« May 2012 | Main | July 2012 »
June 26, 2012
Poof to Proof
In one of many patent battles
in the mobile phone war, Apple and Motorola squared off in Eastern
Illinois, with stellar law firms as representation, naturally. Judge
Posner dismissed the matter, finding that neither side had shown
damages. Quotes from that decision: "Apple argues last-minute that any
act of infringement, even if it gives rise to no measurable damages, is
an injury entitling it to a judgment... Any intimation that proof of
infringement is alone enough to warrant a remedial order was scotched
by the Supreme Court in eBay Inc. v. MercExchange, L.L.C.,...
'Going for broke' is the inescapable characterization of Motorola's
damages claim... Motorola has provided no evidence for calculating a
reasonable royalty... The problem is not that damages cannot be
calculated, but that on the eve of trial, with the record closed, it
became apparent that the parties had failed to make a responsible
calculation... Without an actual or prospective tangible injury, a
federal court has no subject-matter jurisdiction. It would be
ridiculous to dismiss a suit for failure to prove damages and allow the
plaintiff to refile the suit so that he could have a second chance to
prove damages. This case is therefore dismissed with prejudice."
Posted by Patent Hawk at 11:15 AM | Damages
June 22, 2012
Sticky Business
Wrigley sued Cadbury over its
menthol gum patent, 6,627,233.
Cadbury
counterclaimed with 5,009,893.
Wrigley was found not chewing into '593 (noninfringement). Then
Wrigley got hit a lick on its own mentholated stick. '233 was
found anticipated and obvious; judgment affirmed on appeal (CAFC 1201-1140,-1150;
precedential). In dissent, Judge Newman stepped on that sticky wad.
"The district court erred in holding the '233... obvious on only part
of the evidence, ignoring the evidence that supports unobviousness...

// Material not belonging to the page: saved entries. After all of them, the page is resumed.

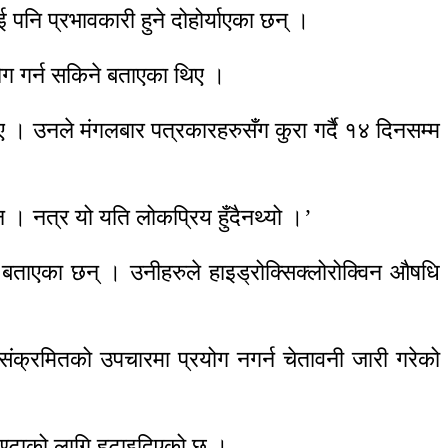
पनि प्रभावकारी हुने दोहोर्याएका छन् ।
योग गर्न सकिने बताएका थिए ।
ए । उनले मंगलबार पत्रकारहरुसँग कुरा गर्दै १४ दिनसम्म
न । नत्र यो यति लोकप्रिय हुँदैनथ्यो ।’
को बताएका छन् । उनीहरुले हाइड्रोक्सिक्लोरोक्विन औषधि
संक्रमितको उपचारमा प्रयोग नगर्न चेतावनी जारी गरेको
२ घण्टाको लागि हटाइदिएको छ ।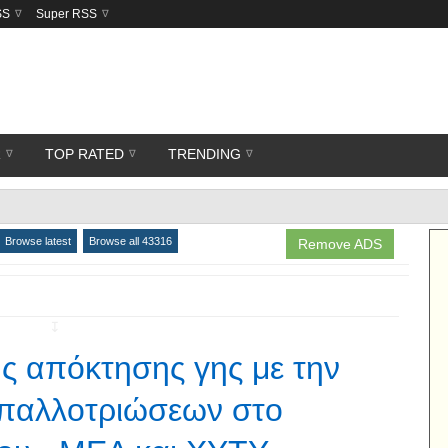
SS
Super RSS
R
TOP RATED
TRENDING
Browse latest
Browse all 43316
Remove ADS
↧
 απόκτησης γης με την
παλλοτριώσεων στο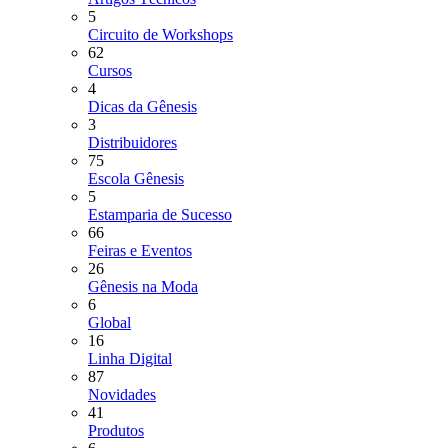
5
Circuito de Workshops
62
Cursos
4
Dicas da Gênesis
3
Distribuidores
75
Escola Gênesis
5
Estamparia de Sucesso
66
Feiras e Eventos
26
Gênesis na Moda
6
Global
16
Linha Digital
87
Novidades
41
Produtos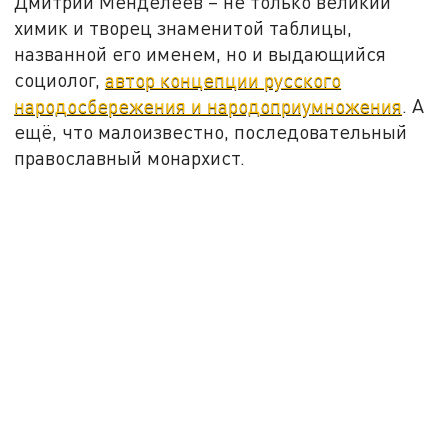
Дмитрий Менделеев – не только великий
химик и творец знаменитой таблицы,
названной его именем, но и выдающийся
социолог,
автор концепции русского
народосбережения и народоприумножения
. А
ещё, что малоизвестно, последовательный
православный монархист.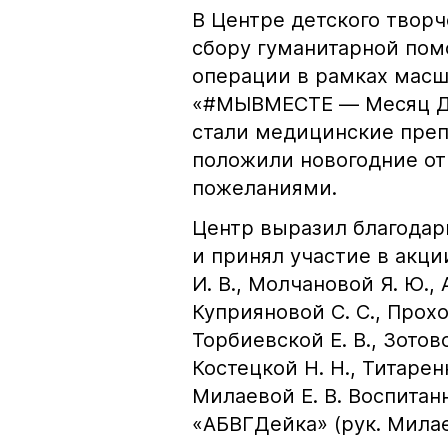
В Центре детского твор
сбору гуманитарной пом
операции в рамках мас
«#МЫВМЕСТЕ — Месяц Доб
стали медицинские преп
положили новогодние от
пожеланиями.
Центр выразил благодар
и принял участие в акции
И. В., Молчановой Я. Ю., 
Куприяновой С. С., Прохо
Торбиевской Е. В., Зотово
Костецкой Н. Н., Титаренк
Милаевой Е. В. Воспита
«АБВГДейка» (рук. Милаев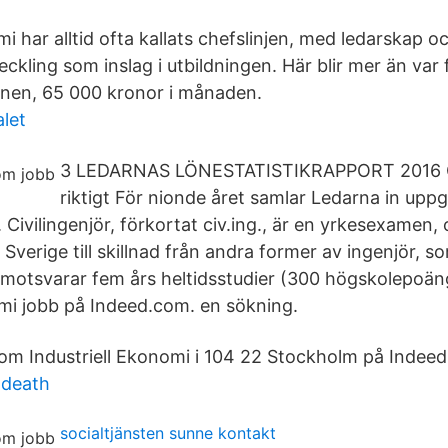
mi har alltid ofta kallats chefslinjen, med ledarskap o
ckling som inslag i utbildningen. Här blir mer än var 
lönen, 65 000 kronor i månaden.
alet
3 LEDARNAS LÖNESTATISTIKRAPPORT 2016 C
riktigt För nionde året samlar Ledarna in upp
. Civilingenjör, förkortat civ.ing., är en yrkesexamen
i Sverige till skillnad från andra former av ingenjör, s
7 motsvarar fem års heltidsstudier (300 högskolepoän
omi jobb på Indeed.com. en sökning.
som Industriell Ekonomi i 104 22 Stockholm på Indee
 death
socialtjänsten sunne kontakt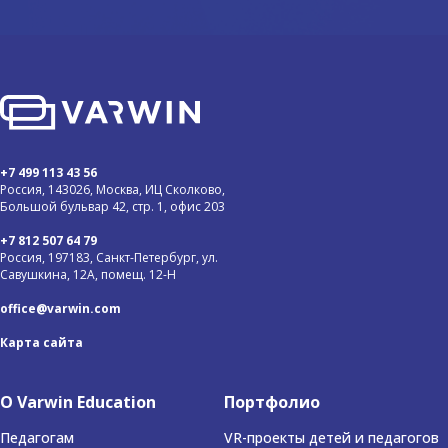
+7 499 113 43 56
Россия, 143026, Москва, ИЦ Сколково,
Большой бульвар 42, стр. 1, офис 203
+7 812 507 64 79
Россия, 197183, Санкт-Петербург, ул.
Савушкина, 12А, помещ. 12-Н
office@varwin.com
Карта сайта
О Varwin Education
Портфолио
Педагогам
VR-проекты детей и педагогов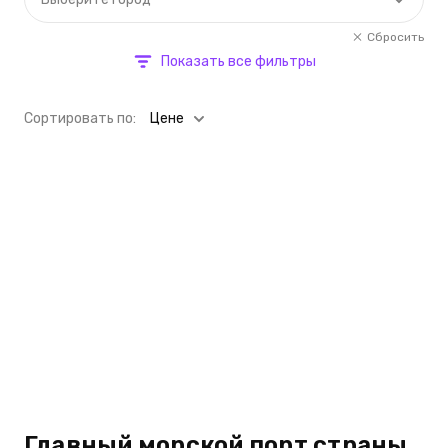
Сбросить
Показать все фильтры
Cортировать по:
Цене
Главный морской порт страны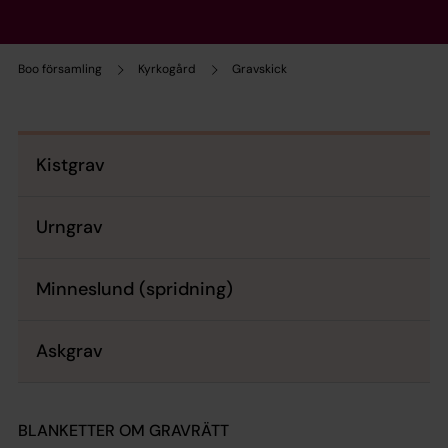
Boo församling
Kyrkogård
Gravskick
Kistgrav
Urngrav
Minneslund (spridning)
Askgrav
BLANKETTER OM GRAVRÄTT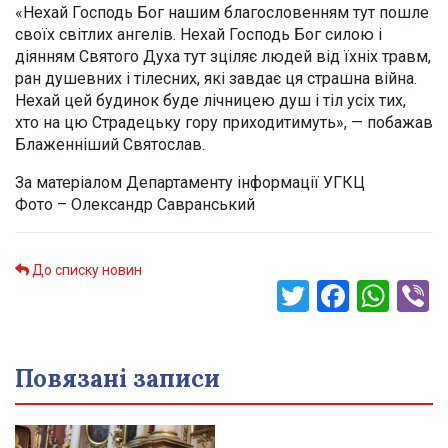
«Нехай Господь Бог нашим благословенням тут пошле
своїх світлих ангелів. Нехай Господь Бог силою і
діянням Святого Духа тут зціляє людей від їхніх травм,
ран душевних і тілесних, які завдає ця страшна війна.
Нехай цей будинок буде лічницею душ і тіл усіх тих,
хто на цю Страдецьку гору приходитимуть», — побажав
Блаженніший Святослав.
За матеріалом Департаменту інформації УГКЦ
Фото – Олександр Савранський
До списку новин
Twitter
Faceb
Wha
V
Повязані записи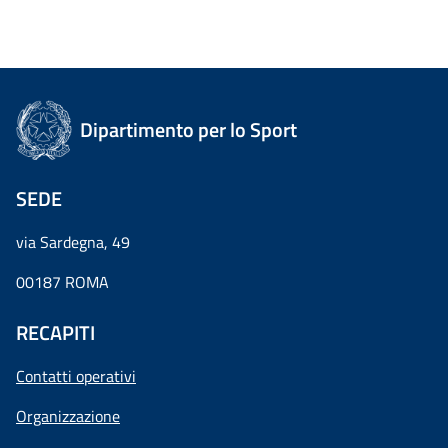
Dipartimento per lo Sport
SEDE
via Sardegna, 49
00187 ROMA
RECAPITI
Contatti operativi
Organizzazione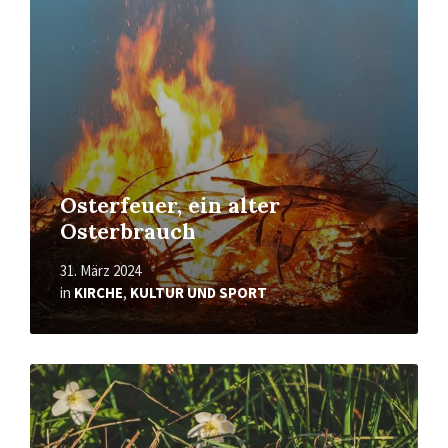
Osterfeuer, ein alter
Osterbrauch
31. März 2024
in
KIRCHE
,
KULTUR UND SPORT
Read
More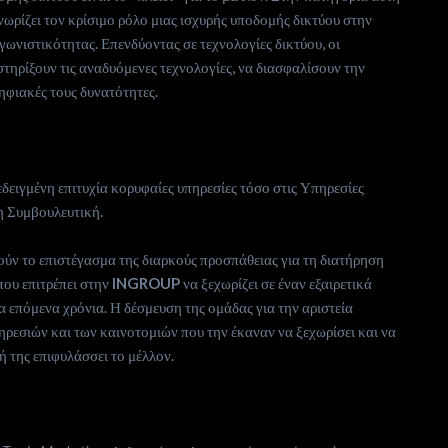
ωρίζει τον κρίσιμο ρόλο μιας ισχυρής υποδομής δικτύου στην
ωνιστικότητας. Επενδύοντας σε τεχνολογίες δικτύου, οι
στηρίξουν τις αναδυόμενες τεχνολογίες, να διασφαλίσουν την
ηφιακές τους δυνατότητες.
εδειγμένη επιτυχία κορυφαίες υπηρεσίες τόσο στις Υπηρεσίες
η Συμβουλευτική.
ύν το επιστέγασμα της διαρκούς προσπάθειας για τη διατήρηση
που επιτρέπει στην
INGROUP
να ξεχωρίζει σε έναν εξαιρετικά
α επόμενα χρόνια. Η δέσμευση της ομάδας για την αριστεία
ηρεσιών και των καινοτομιών που την έκαναν να ξεχωρίσει και να
 της επιφυλάσσει το μέλλον.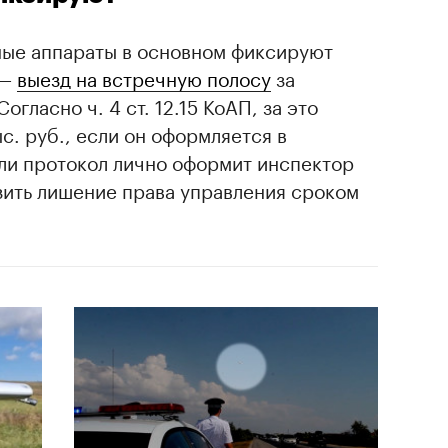
ные аппараты в основном фиксируют
 —
выезд на встречную полосу
за
гласно ч. 4 ст. 12.15 КоАП, за это
с. руб., если он оформляется в
ли протокол лично оформит инспектор
зить лишение права управления сроком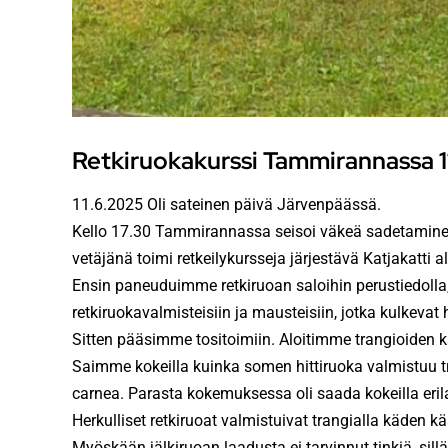
Retkiruokakurssi Tammirannassa 1
11.6.2025 Oli sateinen päivä Järvenpäässä.
Kello 17.30 Tammirannassa seisoi väkeä sadetamineiss
vetäjänä toimi retkeilykursseja järjestävä Katjakatti a
Ensin paneuduimme retkiruoan saloihin perustiedolla
retkiruokavalmisteisiin ja mausteisiin, jotka kulkevat
Sitten pääsimme tositoimiin. Aloitimme trangioiden 
Saimme kokeilla kuinka somen hittiruoka valmistuu tra
carnea. Parasta kokemuksessa oli saada kokeilla erilais
Herkulliset retkiruoat valmistuivat trangialla käden 
Myöskään jälkiruoan laadusta ei tarvinnut tinkiä, sil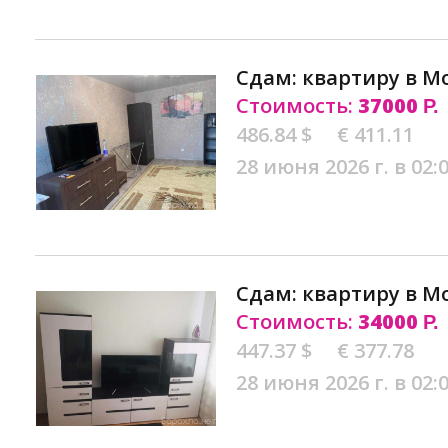
Сдам: квартиру в М
Стоимость:
37000
Р.
486.84 $
€ 411.11
28 июня 2026 г. в 02:
Сдам: квартиру в М
Стоимость:
34000
Р.
447.37 $
€ 377.78
28 июня 2026 г. в 02:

The district court also granted summary judgment of invalidity on the
ground of anticipation, not relying on any reference cited for
obviousness, but relying on a different reference that does not show
the claimed combination at all, but merely presents the ingredients on
lists." Rule of law is gummed up at the CAFC (and in courts across the country). Chew on that.
Posted by Patent Hawk at 4:33 PM | Prior Art
June 10, 2012
Cite Not Right
Two sets of inventors at interference odds before the PTO got the CAFC to rule that patent prosecutors have to write legibly, at least as far as citing antecedent applications when filing continuations. In Harari v. Hollmer (CAFC 2011-1276), overruling PTO willingness to let the slop slide, careless prosecutor citation downed the continuation.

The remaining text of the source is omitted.